Selects stale memories (importance ≤ 2, last_accessed_at older than 30 days)
Compresses - sends a bulk Claude prompt "summarize these 50 memories into 5", stores summarized memories with refs to originals
Archives original to ~/.claude-mem/archives/<year>-<month>.json.gz
Deletes originals from hot storage

Storage stays small (~50 MB even after a year of work) but history is searchable - when I need to know how I solved X 8 months ago, archive search finds it.

Concrete metrics after 6 months

Metric	Value
Persisted memories	1,240
Sessions with memory hit	89 %
Avg memory recalls per session	4.2
Storage footprint	47 MB
Re-explanation overhead reduction	~90 % (subjective, measured stopwatch on 5 random sessions)
AI cost/month (extraction + dedup + summarize)	$1.80

90 % reduction in re-explained context means the first 10 minutes of every session, where I used to say "we have a monorepo, packages/db has Prisma, apps/web is Next.js 15, ...", is now 30 seconds of "let's pick up where we left off yesterday."

Lessons

When memory hurts.
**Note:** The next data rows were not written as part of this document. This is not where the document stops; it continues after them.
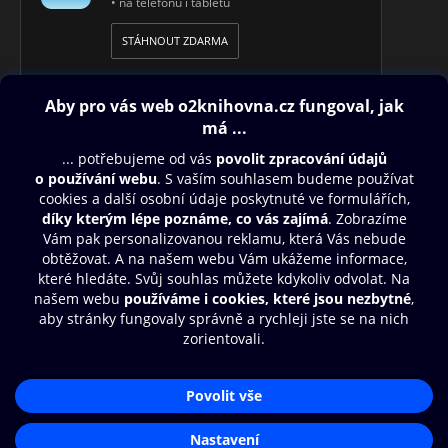
• na telefonu i tabletu
STÁHNOUT ZDARMA
Obsah ke stažení
Moje O2 Knihovna
Další zábava
© O2 Czech Republic a.s.
Nákupní řád
Přístupnost
Aplikace O2 Knihovna
Zásady zpracování osobních údajů
Čti a poslouchej své e-knihy a
Cookies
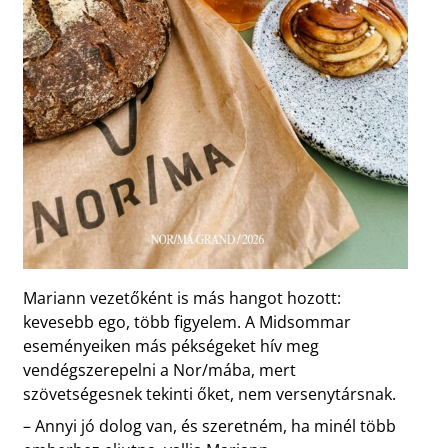
Mariann vezetőként is más hangot hozott:
kevesebb ego, több figyelem. A Midsommar
eseményeiken más pékségeket hív meg
vendégszerepelni a Nor/mába, mert
szövetségesnek tekinti őket, nem versenytársnak.
– Annyi jó dolog van, és szeretném, ha minél több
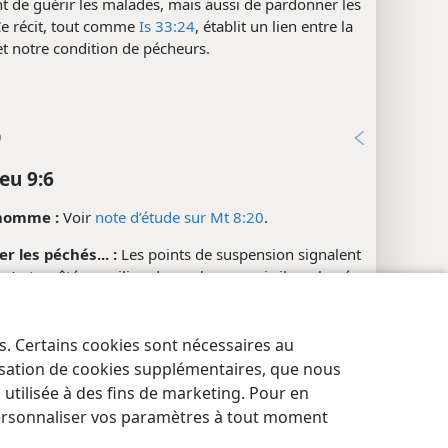
 de guérir les malades, mais aussi de pardonner les
Ce récit, tout comme
Is 33:24
, établit un lien entre la
t notre condition de pécheurs.
9
eu 9:6
l’homme :
Voir
note d’étude sur Mt 8:20
.
r les péchés... :
Les points de suspension signalent
 s’est arrêté au milieu de sa phrase, puis il a achevé
stration de manière magistrale en guérissant
ment l’homme paralysé.
es. Certains cookies sont nécessaires au
res de confidentialité
Se connecter
JW.ORG
lisation de cookies supplémentaires, que nous
tilisée à des fins de marketing. Pour en
0, 11; Lc 5:24; Jean 5:8
ersonnaliser vos paramètres à tout moment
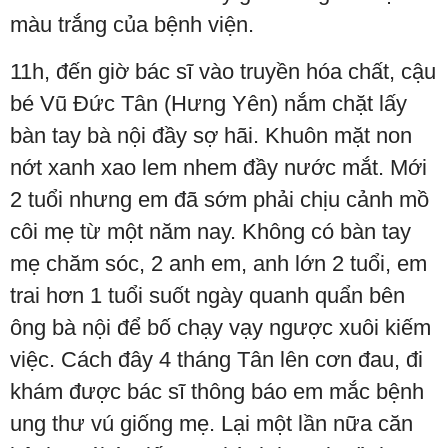
màu trắng của bệnh viện.
11h, đến giờ bác sĩ vào truyền hóa chất, cậu
bé Vũ Đức Tân (Hưng Yên) nắm chặt lấy
bàn tay bà nội đầy sợ hãi. Khuôn mặt non
nớt xanh xao lem nhem đầy nước mắt. Mới
2 tuổi nhưng em đã sớm phải chịu cảnh mồ
côi mẹ từ một năm nay. Không có bàn tay
mẹ chăm sóc, 2 anh em, anh lớn 2 tuổi, em
trai hơn 1 tuổi suốt ngày quanh quẩn bên
ông bà nội để bố chạy vạy ngược xuôi kiếm
việc. Cách đây 4 tháng Tân lên cơn đau, đi
khám được bác sĩ thông báo em mắc bệnh
ung thư vú giống mẹ. Lại một lần nữa căn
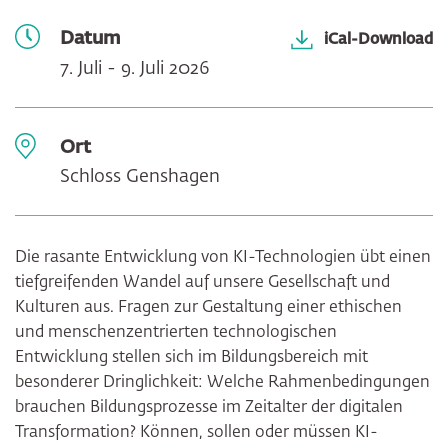
Datum
iCal-Download
7. Juli - 9. Juli 2026
Ort
Schloss Genshagen
Die rasante Entwicklung von KI-Technologien übt einen
tiefgreifenden Wandel auf unsere Gesellschaft und
Kulturen aus. Fragen zur Gestaltung einer ethischen
und menschenzentrierten technologischen
Entwicklung stellen sich im Bildungsbereich mit
besonderer Dringlichkeit: Welche Rahmenbedingungen
brauchen Bildungsprozesse im Zeitalter der digitalen
Transformation? Können, sollen oder müssen KI-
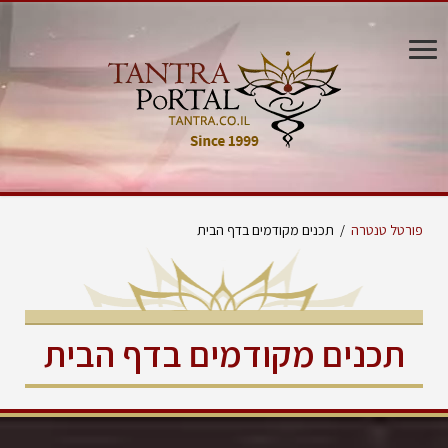
פורטל טנטרה
/
תכנים מקודמים בדף הבית
תכנים מקודמים בדף הבית
איך להשתמש בביצים סיניות
לימור בנדל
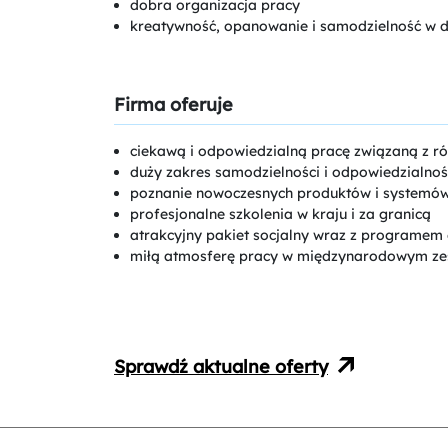
dobra organizacja pracy
kreatywność, opanowanie i samodzielność w d
Firma oferuje
ciekawą i odpowiedzialną pracę związaną z r
duży zakres samodzielności i odpowiedzialnośc
poznanie nowoczesnych produktów i systemów
profesjonalne szkolenia w kraju i za granicą
atrakcyjny pakiet socjalny wraz z programe
miłą atmosferę pracy w międzynarodowym ze
Sprawdź aktualne oferty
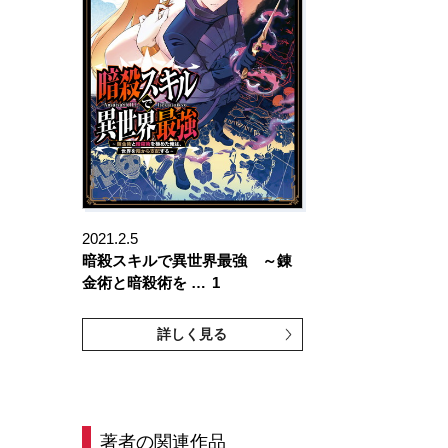
2021.2.5
暗殺スキルで異世界最強 ～錬
金術と暗殺術を …
1
詳しく見る
著者の関連作品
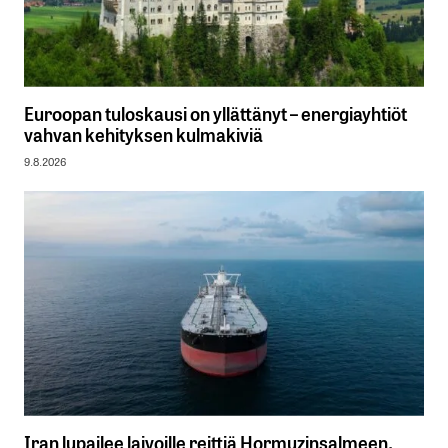
Euroopan tuloskausi on yllättänyt – energiayhtiöt
vahvan kehityksen kulmakiviä
9.8.2026
Iran lupailee laivoille reittiä Hormuzinsalmeen,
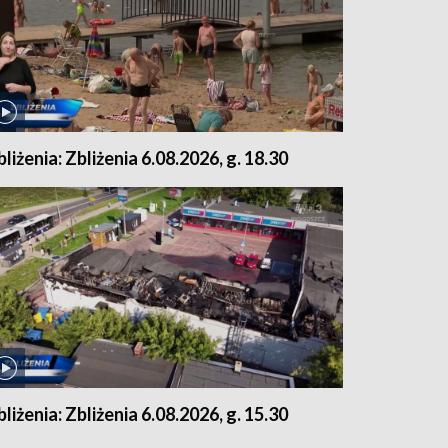
bliżenia: Zbliżenia 6.08.2026, g. 18.30
bliżenia: Zbliżenia 6.08.2026, g. 15.30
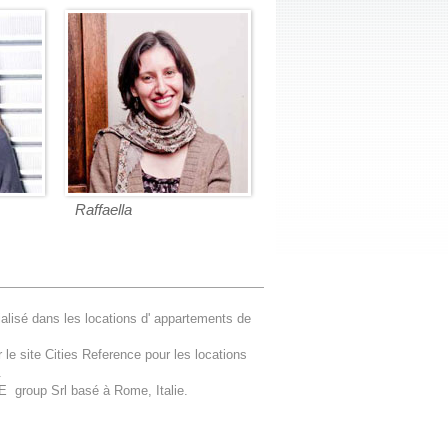
Raffaella
lisé dans les locations d' appartements de
le site Cities Reference pour les locations
.
GE group Srl basé à Rome, Italie.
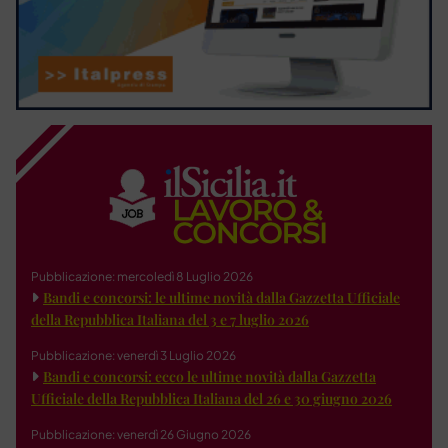
Pubblicazione: mercoledì 8 Luglio 2026
Bandi e concorsi: le ultime novità dalla Gazzetta Ufficiale
della Repubblica Italiana del 3 e 7 luglio 2026
Pubblicazione: venerdì 3 Luglio 2026
Bandi e concorsi: ecco le ultime novità dalla Gazzetta
Ufficiale della Repubblica Italiana del 26 e 30 giugno 2026
Pubblicazione: venerdì 26 Giugno 2026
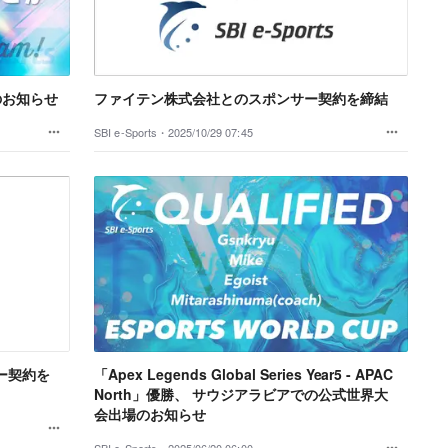
のお知らせ
ファイテン株式会社とのスポンサー契約を締結
SBI e-Sports・
2025/10/29 07:45
ー契約を
「Apex Legends Global Series Year5 - APAC
North」優勝、 サウジアラビアでの公式世界大
会出場のお知らせ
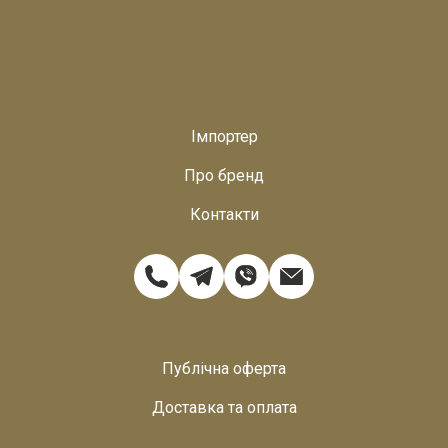
Імпортер
Про бренд
Контакти
Публічна оферта
Доставка та оплата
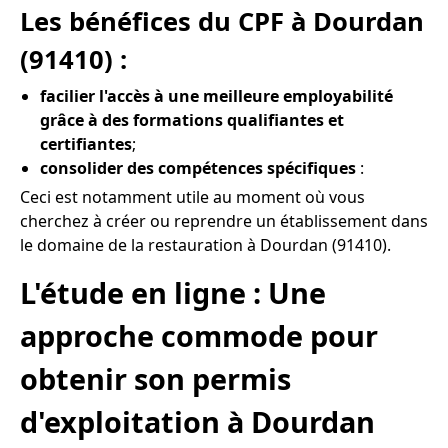
Les bénéfices du CPF à Dourdan
(91410) :
facilier l'accès à une meilleure employabilité
grâce à des formations qualifiantes et
certifiantes
;
consolider des compétences spécifiques
:
Ceci est notamment utile au moment où vous
cherchez à créer ou reprendre un établissement dans
le domaine de la restauration à Dourdan (91410).
L'étude en ligne : Une
approche commode pour
obtenir son permis
d'exploitation à Dourdan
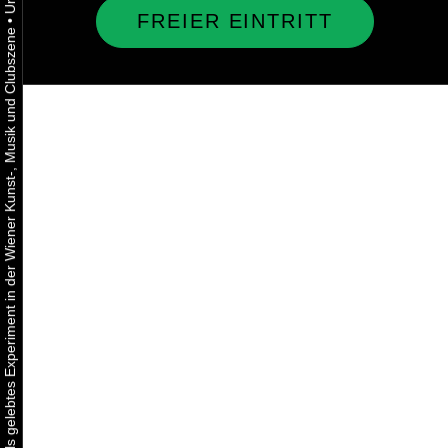
FREIER EINTRITT
•
Urbaner Aktivismus als gelebtes Experiment in der Wiener Kunst-, Musik und Clubszene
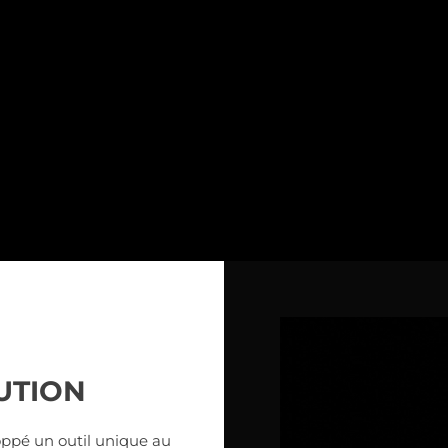
UTION
oppé un outil unique au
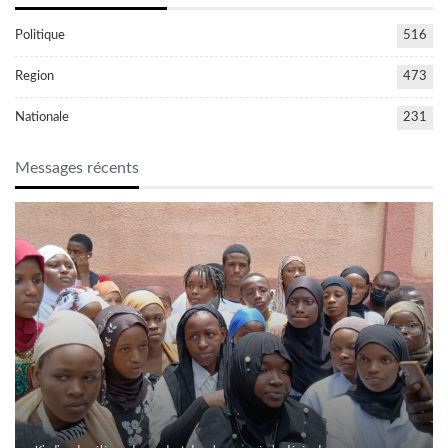
Politique
516
Region
473
Nationale
231
Messages récents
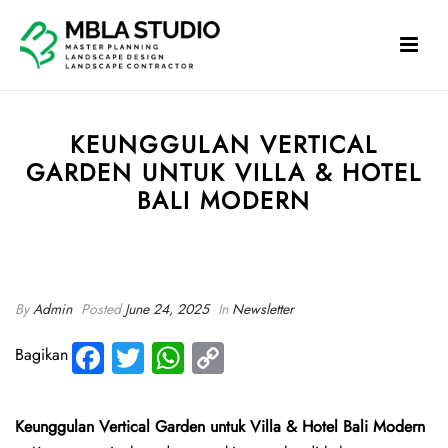
KEUNGGULAN VERTICAL
GARDEN UNTUK VILLA & HOTEL
BALI MODERN
HOME
»
KEUNGGULAN VERTICAL GARDEN UNTUK VILLA & HOTEL BALI
MODERN
By
Admin
Posted
June 24, 2025
In
Newsletter
Fa
T
W
C
Bagikan
ce
wi
ha
o
b
tte
ts
py
Keunggulan Vertical Garden untuk Villa & Hotel Bali Modern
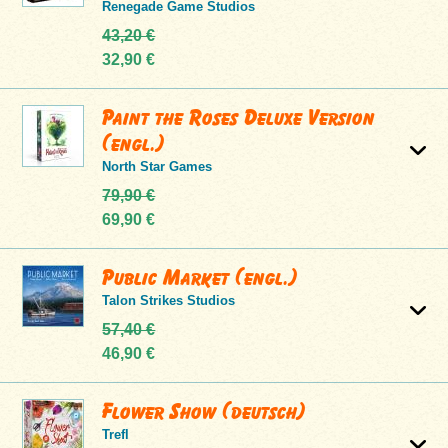
Renegade Game Studios
43,20 €
32,90 €
Paint the Roses Deluxe Version
(engl.)
North Star Games
79,90 €
69,90 €
Public Market (engl.)
Talon Strikes Studios
57,40 €
46,90 €
Flower Show (deutsch)
Trefl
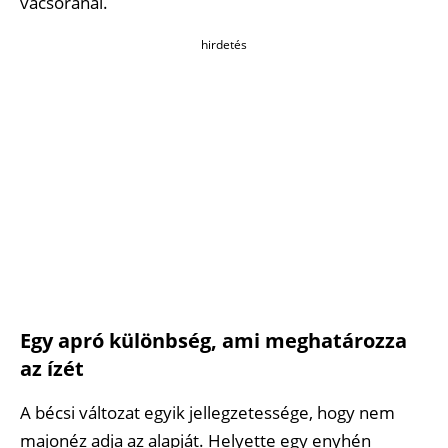
vacsoránál.
hirdetés
Egy apró különbség, ami meghatározza
az ízét
A bécsi változat egyik jellegzetessége, hogy nem
majonéz adja az alapját. Helyette egy enyhén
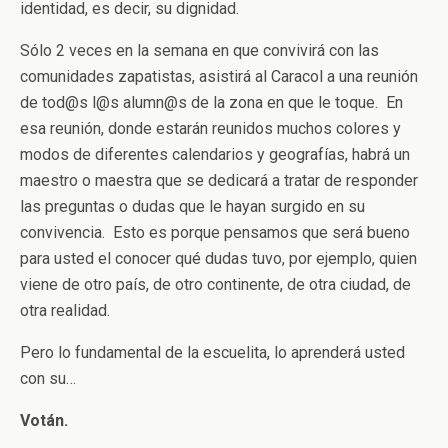
identidad, es decir, su dignidad.
Sólo 2 veces en la semana en que convivirá con las
comunidades zapatistas, asistirá al Caracol a una reunión
de tod@s l@s alumn@s de la zona en que le toque. En
esa reunión, donde estarán reunidos muchos colores y
modos de diferentes calendarios y geografías, habrá un
maestro o maestra que se dedicará a tratar de responder
las preguntas o dudas que le hayan surgido en su
convivencia. Esto es porque pensamos que será bueno
para usted el conocer qué dudas tuvo, por ejemplo, quien
viene de otro país, de otro continente, de otra ciudad, de
otra realidad.
Pero lo fundamental de la escuelita, lo aprenderá usted
con su…
Votán.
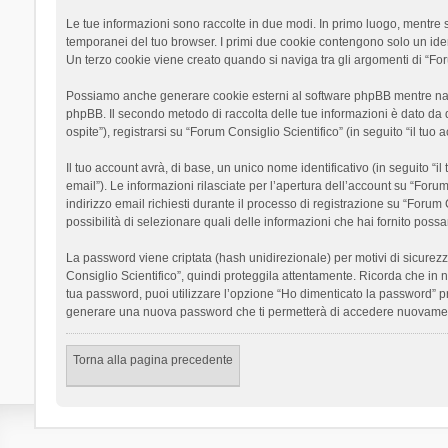
Le tue informazioni sono raccolte in due modi. In primo luogo, mentre si
temporanei del tuo browser. I primi due cookie contengono solo un ident
Un terzo cookie viene creato quando si naviga tra gli argomenti di “Foru
Possiamo anche generare cookie esterni al software phpBB mentre navigh
phpBB. Il secondo metodo di raccolta delle tue informazioni è dato da 
ospite”), registrarsi su “Forum Consiglio Scientifico” (in seguito “il tuo
Il tuo account avrà, di base, un unico nome identificativo (in seguito “
email”). Le informazioni rilasciate per l’apertura dell’account su “Foru
indirizzo email richiesti durante il processo di registrazione su “Forum C
possibilità di selezionare quali delle informazioni che hai fornito poss
La password viene criptata (hash unidirezionale) per motivi di sicurezz
Consiglio Scientifico”, quindi proteggila attentamente. Ricorda che in 
tua password, puoi utilizzare l’opzione “Ho dimenticato la password” p
generare una nuova password che ti permetterà di accedere nuovamen
Torna alla pagina precedente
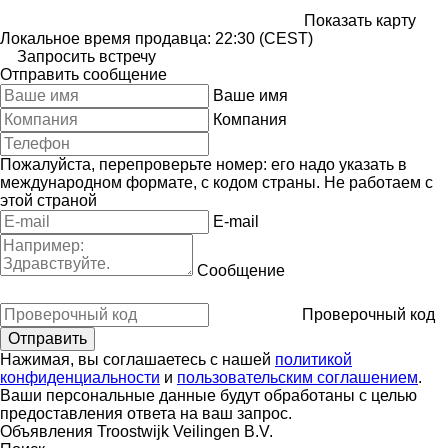
Показать карту
Локальное время продавца: 22:30 (CEST)
Запросить встречу
Отправить сообщение
Ваше имя
Компания
Пожалуйста, перепроверьте номер: его надо указать в
международном формате, с кодом страны.
Не работаем с
этой страной
E-mail
Сообщение
Проверочный код
Нажимая, вы соглашаетесь с нашей
политикой
конфиденциальности
и
пользовательским соглашением
.
Ваши персональные данные будут обработаны с целью
предоставления ответа на ваш запрос.
Объявления Troostwijk Veilingen B.V.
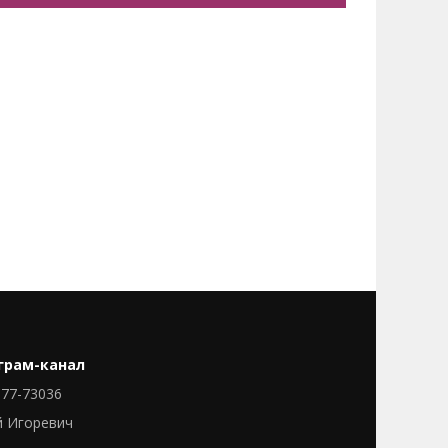
грам-канал
77-73036
й Игоревич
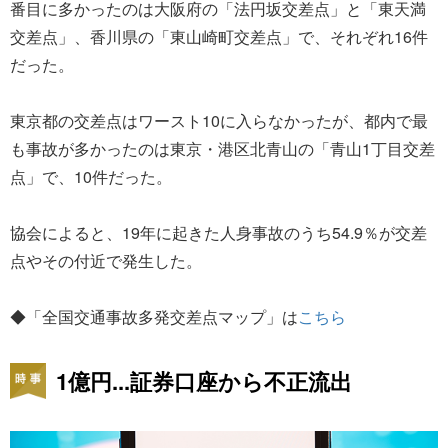
番目に多かったのは大阪府の「法円坂交差点」と「東天満
交差点」、香川県の「東山崎町交差点」で、それぞれ16件
だった。
東京都の交差点はワースト10に入らなかったが、都内で最
も事故が多かったのは東京・港区北青山の「青山1丁目交差
点」で、10件だった。
協会によると、19年に起きた人身事故のうち54.9％が交差
点やその付近で発生した。
◆「全国交通事故多発交差点マップ」は
こちら
1億円...証券口座から不正流出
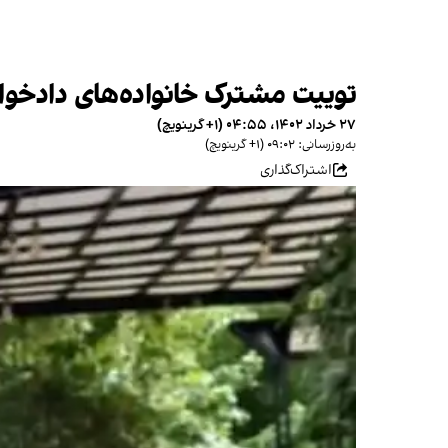
توییت مشترک خانواده‌های دادخواه:همه ایرانیان ۲۷ خرداد برای ابو
۲۷ خرداد ۱۴۰۲، ۰۴:۵۵ (‎+۱ گرینویچ)
به‌روزرسانی: ۰۹:۰۲ (‎+۱ گرینویچ)
اشتراک‌گذاری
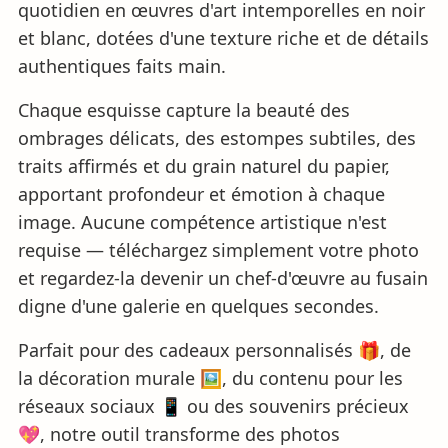
quotidien en œuvres d'art intemporelles en noir
et blanc, dotées d'une texture riche et de détails
authentiques faits main.
Chaque esquisse capture la beauté des
ombrages délicats, des estompes subtiles, des
traits affirmés et du grain naturel du papier,
apportant profondeur et émotion à chaque
image. Aucune compétence artistique n'est
requise — téléchargez simplement votre photo
et regardez-la devenir un chef-d'œuvre au fusain
digne d'une galerie en quelques secondes.
Parfait pour des cadeaux personnalisés 🎁, de
la décoration murale 🖼️, du contenu pour les
réseaux sociaux 📱 ou des souvenirs précieux
💖, notre outil transforme des photos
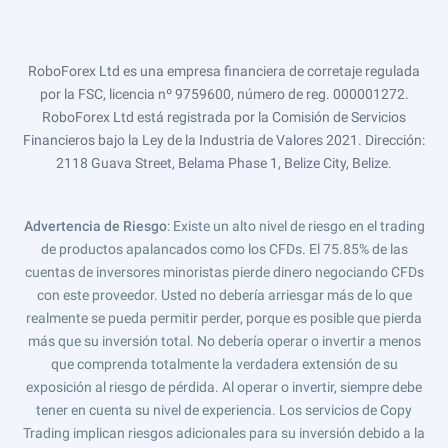
RoboForex Ltd es una empresa financiera de corretaje regulada
por la FSC, licencia nº 9759600, número de reg. 000001272.
RoboForex Ltd está registrada por la Comisión de Servicios
Financieros bajo la Ley de la Industria de Valores 2021. Dirección:
2118 Guava Street, Belama Phase 1, Belize City, Belize.
Advertencia de Riesgo
: Existe un alto nivel de riesgo en el trading
de productos apalancados como los CFDs. El 75.85% de las
cuentas de inversores minoristas pierde dinero negociando CFDs
con este proveedor. Usted no debería arriesgar más de lo que
realmente se pueda permitir perder, porque es posible que pierda
más que su inversión total. No debería operar o invertir a menos
que comprenda totalmente la verdadera extensión de su
exposición al riesgo de pérdida. Al operar o invertir, siempre debe
tener en cuenta su nivel de experiencia. Los servicios de Copy
Trading implican riesgos adicionales para su inversión debido a la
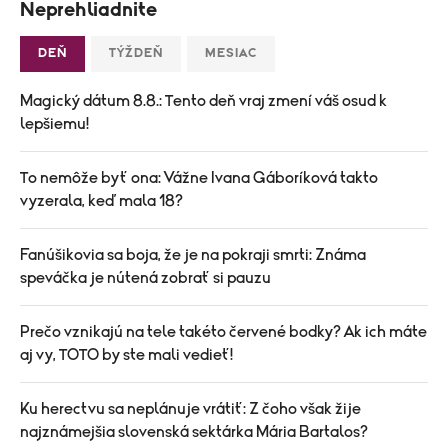
Neprehliadnite
DEŇ
TÝŽDEŇ
MESIAC
Magický dátum 8.8.: Tento deň vraj zmení váš osud k
lepšiemu!
To nemôže byť ona: Vážne Ivana Gáboríková takto
vyzerala, keď mala 18?
Fanúšikovia sa boja, že je na pokraji smrti: Známa
speváčka je nútená zobrať si pauzu
Prečo vznikajú na tele takéto červené bodky? Ak ich máte
aj vy, TOTO by ste mali vedieť!
Ku herectvu sa neplánuje vrátiť: Z čoho však žije
najznámejšia slovenská sektárka Mária Bartalos?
Over-eager recall pulls in irrelevant memories ("oh, we solved this last year, reuse the pattern") even when the situation differs. The fix is importance × recency × relevance score, not pure semantic similarity. A memory with importance 1 and 4 months of age has near-zero weight even on a semantic match.
Salt for hash IDs. SHA256 of raw content is treacherous - the same body across projects produces the same hash, and you get false dedups. Salt = ${project}:${userId}:${body} fixes it.
Local SQLite > cloud DB. A cloud DB was the first idea (sync between laptop and work machine), but query latency at session start > 200 ms ruined the UX. Local SQLite + opt-in rsync via restic to encrypted S3 does the same job without online dependency.
Memory taxonomy is load-bearing. The first version had a flat "memory" type. After 200 entries I lost track of what was preference vs fact vs feedback. The 4 types above keep order even at scale.
The hooks API is underrated. Claude Code hooks give power without forking the ecosystem - behavior changes on my machine, nobody else sees it, no upstream PR needed.